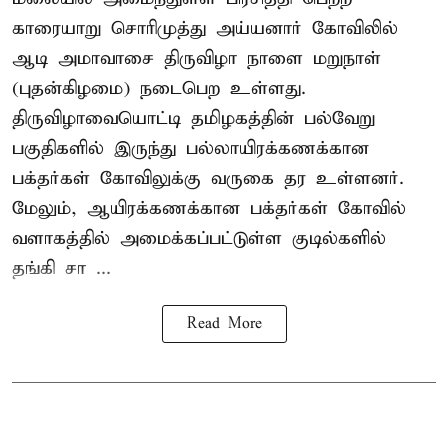
காரையாறு சொரிமுத்து அய்யனார் கோவிலில்
ஆடி அமாவாசை திருவிழா நாளை மறுநாள்
(புதன்கிழமை) நடைபெற உள்ளது.
திருவிழாவையொட்டி தமிழகத்தின் பல்வேறு
பகுதிகளில் இருந்து பல்லாயிரக்கணக்கான
பக்தர்கள் கோவிலுக்கு வருகை தர உள்ளனர்.
மேலும், ஆயிரக்கணக்கான பக்தர்கள் கோவில்
வளாகத்தில் அமைக்கப்பட்டுள்ள குடில்களில்
தங்கி சா ...
Read More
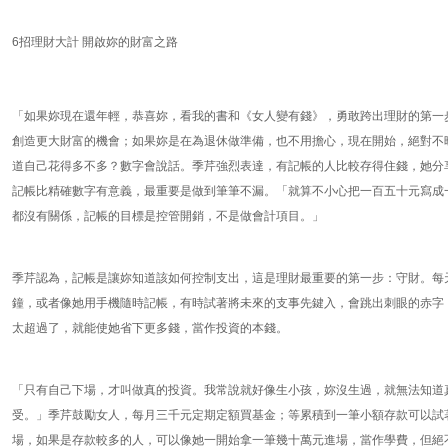
6招理財大計 開啟妳的財富之路
「如果妳現在還年輕，恭喜妳，看我的書和《女人變有錢》，勇敢跨出理財的第一
創造更大財富的機會；如果妳是在為退休做準備，也不用擔心，現在開始，絕對不
道自己花得多不多？數字會說話。季芹強烈表達，有記帳的人比較存得住錢，她分
記帳比精確數字有意義，最重要是做到筆筆不漏。「就算不小心把一百五十元寫成
都沒有關係，記帳的目標是控管開銷，不是做會計項目。」
季芹認為，記帳是讓妳知道該如何控制支出，這是理財最重要的第一步：守財。每
鐘，或者像她用手機隨時記帳，有時試著將未來的支事先鍵入，會跳出刺眼的赤字
太超過了，就能使她省下更多錢，當作投資的本錢。
「只有自己下場，才叫做真的投資。我常說就好像生小孩，妳沒生過，就無法知道
受。」季芹鼓勵女人，每月三千元定期定額買基金；等累積到一筆小額存款可以試
場，如果是存款較多的人，可以像她一開始拿一筆幾十萬元進場，當作學費，但絕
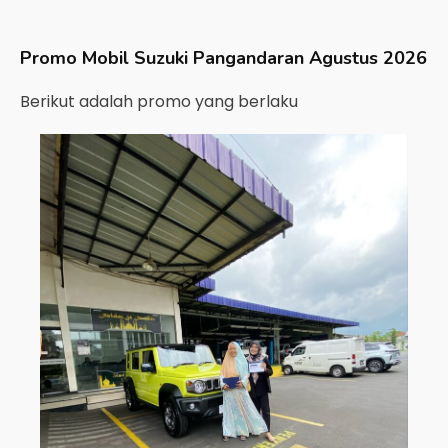
Promo Mobil
Suzuki
Pangandaran
Agustus 2026
Berikut adalah promo yang berlaku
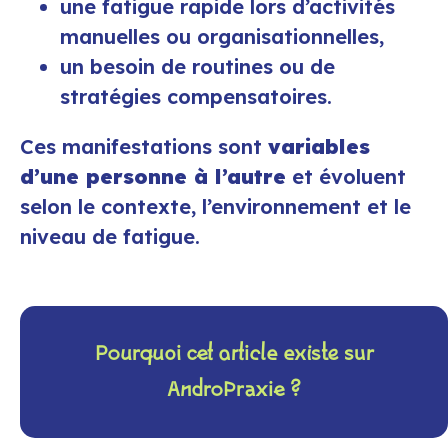
une fatigue rapide lors d’activités
manuelles ou organisationnelles,
un besoin de routines ou de
stratégies compensatoires.
Ces manifestations sont
variables
d’une personne à l’autre
et évoluent
selon le contexte, l’environnement et le
niveau de fatigue.
Pourquoi cet article existe sur
AndroPraxie ?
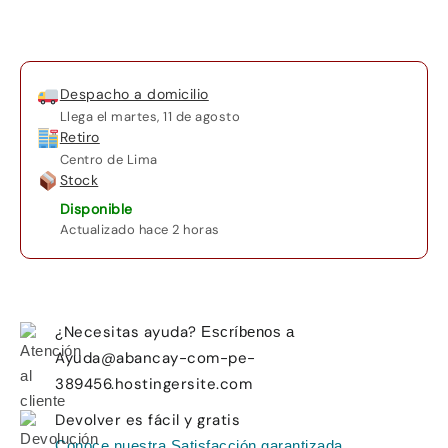
cantidad
Despacho a domicilio
Llega el
martes, 11 de agosto
Retiro
Centro de Lima
Stock
Disponible
Actualizado hace 2 horas
¿Necesitas ayuda?
Escríbenos a
Ayuda@abancay-com-pe-
389456.hostingersite.com
Devolver es fácil y gratis
Conoce nuestra Satisfacción garantizada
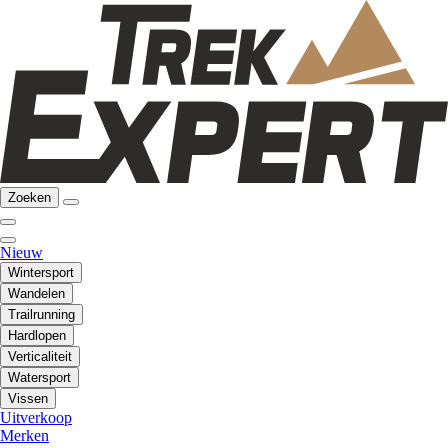
Zoeken
Nieuw
Wintersport
Wandelen
Trailrunning
Hardlopen
Verticaliteit
Watersport
Vissen
Uitverkoop
Merken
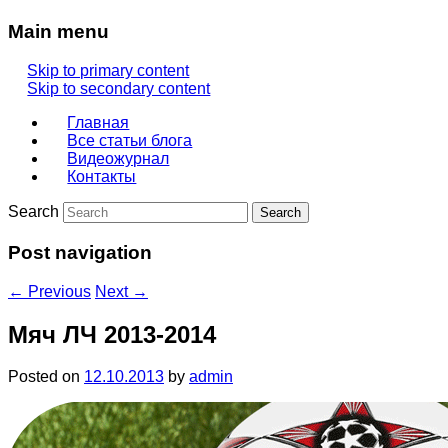
Main menu
Skip to primary content
Skip to secondary content
Главная
Все статьи блога
Видеожурнал
Контакты
Search
Post navigation
←
Previous
Next
→
Мяч ЛЧ 2013-2014
Posted on
12.10.2013
by
admin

◆ ◆ ◆

TASK TO COMPLETE:
Using the material above, state how many lines include the string "Skip". Answer with a single number.

RESPONSE BOX:
2